0

I have an XFA form, which I want to fill automatically with either Python or C# or both.

It would be easy if the form data was in datasets like in usual XFA pdfs, but it is not. Here is an example of some data in the datasets:

<?xml version="1.0" encoding="UTF-8"?>
<topmostSubform
><Effacer
/><Rangée3 xmlns:xfa="http://www.xfa.org/schema/xfa-data/1.0/" xfa:dataNode="dataGroup"
/><table2
><Rangée1
><colG
><positioner xmlns:xfa="http://www.xfa.org/schema/xfa-data/1.0/" xfa:dataNode="dataGroup"
/></colG
><colD xmlns:xfa="http://www.xfa.org/schema/xfa-data/1.0/" xfa:dataNode="dataGroup"
/></Rangée1
></table2
><positioner1 xmlns:xfa="http://www.xfa.org/schema/xfa-data/1.0/" xfa:dataNode="dataGroup"
/><table2
><Rangée1
><colG
><positioner xmlns:xfa="http://www.xfa.org/schema/xfa-data/1.0/" xfa:dataNode="dataGroup"
/></colG 

It points to an other datagroup which is in position 15 in the file XDP. Using python, I could easily access the XDP, here is its configuration:

[xdp:xdp 115 0 R config 2 0 R template 3 0 R datasets 116 0 R localeSet 5 0 R xmpmeta 6 0 R xfdf 7 0 R form 117 0 R </xdp:xdp> 118 0 R ]

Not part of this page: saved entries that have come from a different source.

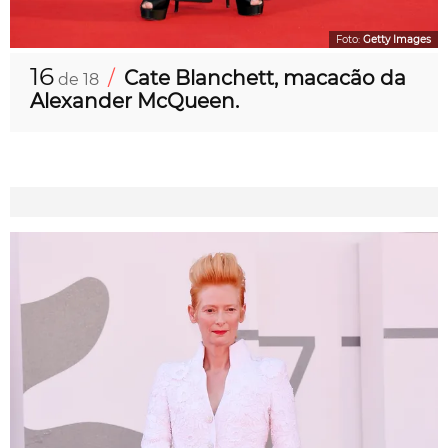
Foto:
Getty Images
16
/
Cate Blanchett, macacão da
de 18
Alexander McQueen.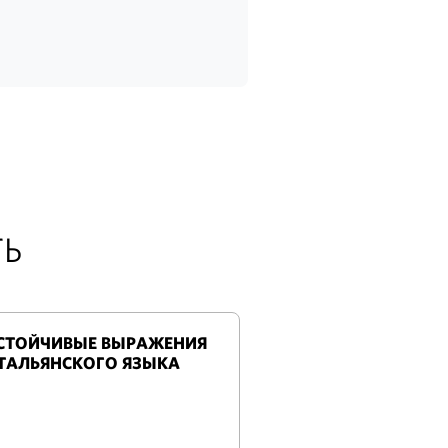
ТЬ
СТОЙЧИВЫЕ ВЫРАЖЕНИЯ
ТАЛЬЯНСКОГО ЯЗЫКА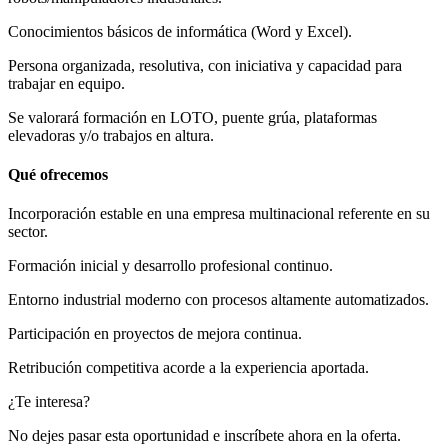
Conocimientos básicos de informática (Word y Excel).
Persona organizada, resolutiva, con iniciativa y capacidad para
trabajar en equipo.
Se valorará formación en LOTO, puente grúa, plataformas
elevadoras y/o trabajos en altura.
Qué ofrecemos
Incorporación estable en una empresa multinacional referente en su
sector.
Formación inicial y desarrollo profesional continuo.
Entorno industrial moderno con procesos altamente automatizados.
Participación en proyectos de mejora continua.
Retribución competitiva acorde a la experiencia aportada.
¿Te interesa?
No dejes pasar esta oportunidad e inscríbete ahora en la oferta.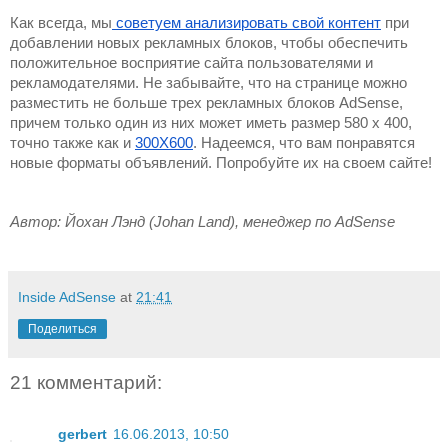
Как всегда, мы
 советуем анализировать свой контент
 при 
добавлении новых рекламных блоков, чтобы обеспечить 
положительное восприятие сайта пользователями и 
рекламодателями. Не забывайте, что на странице можно 
разместить не больше трех рекламных блоков AdSense, 
причем только один из них может иметь размер 580 x 400, 
точно также как и 
300Х600
. Надеемся, что вам понравятся 
новые форматы объявлений. Попробуйте их на своем сайте!
Автор: Йохан Лэнд (Johan Land), менеджер по AdSense
Inside AdSense
at
21:41
Поделиться
21 комментарий:
gerbert
16.06.2013, 10:50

I found all the form data in the "form" stream, here is a part of it:

<form xmlns="http://www.xfa.org/schema/xfa-form/2.8/" checksum="8cn7XfZQ5SK/27lJmAiqCnPmd4M=">
  <subform name="topmostSubform">
    <field name="pMultilineModified">
      <value>
        <text>N</text>
      </value>
      <assist>
        <toolTip/>
      </assist>
    </field>
    <instanceManager name="_page1"/>
    <subform name="page1">
      <instanceManager name="_sf0"/>
      <subform name="sf0">
        <instanceManager name="_container1"/>
        <subform name="container1">
          <instanceManager name="_positioner"/>
          <subform name="positioner">
            <instanceManager name="_sf_numeroEvenement"/>
            <subform name="sf_numeroEvenement">
              <instanceManager name="_container"/>
              <subform name="container">
                <instanceManager name="_Figure"/>
                <subform name="Figure">
                  <field name="NumeroEvenement">
                    <assist>
                      <toolTip/>
                    </assist>
                    <value override="1">
                      <text>12234445522</text>
                    </value>
                  </field>
                </subform>
              </subform>
            </subform>
            <field name="txt0_UnitePlaignante">
              <assist>
                <toolTip/>
              </assist>
              <value override="1">
                <text>200</text>
              </value>
            </field>
            <field name="Effacer">
              <assist>
                <toolTip/>
              </assist>
            </field>
          </subform>
        </subform>

So the real question is:

How can I with iText7 get this "form" stream in position 15 of the XDP PdfObject, modify it to put it back in the XDP and put the XDP back in the pdf? To replicate what I'm trying to do, one could try getting any other element from the XDP than datasets, modifying it or not, putting it back in the pdf after this. I wasn't able to.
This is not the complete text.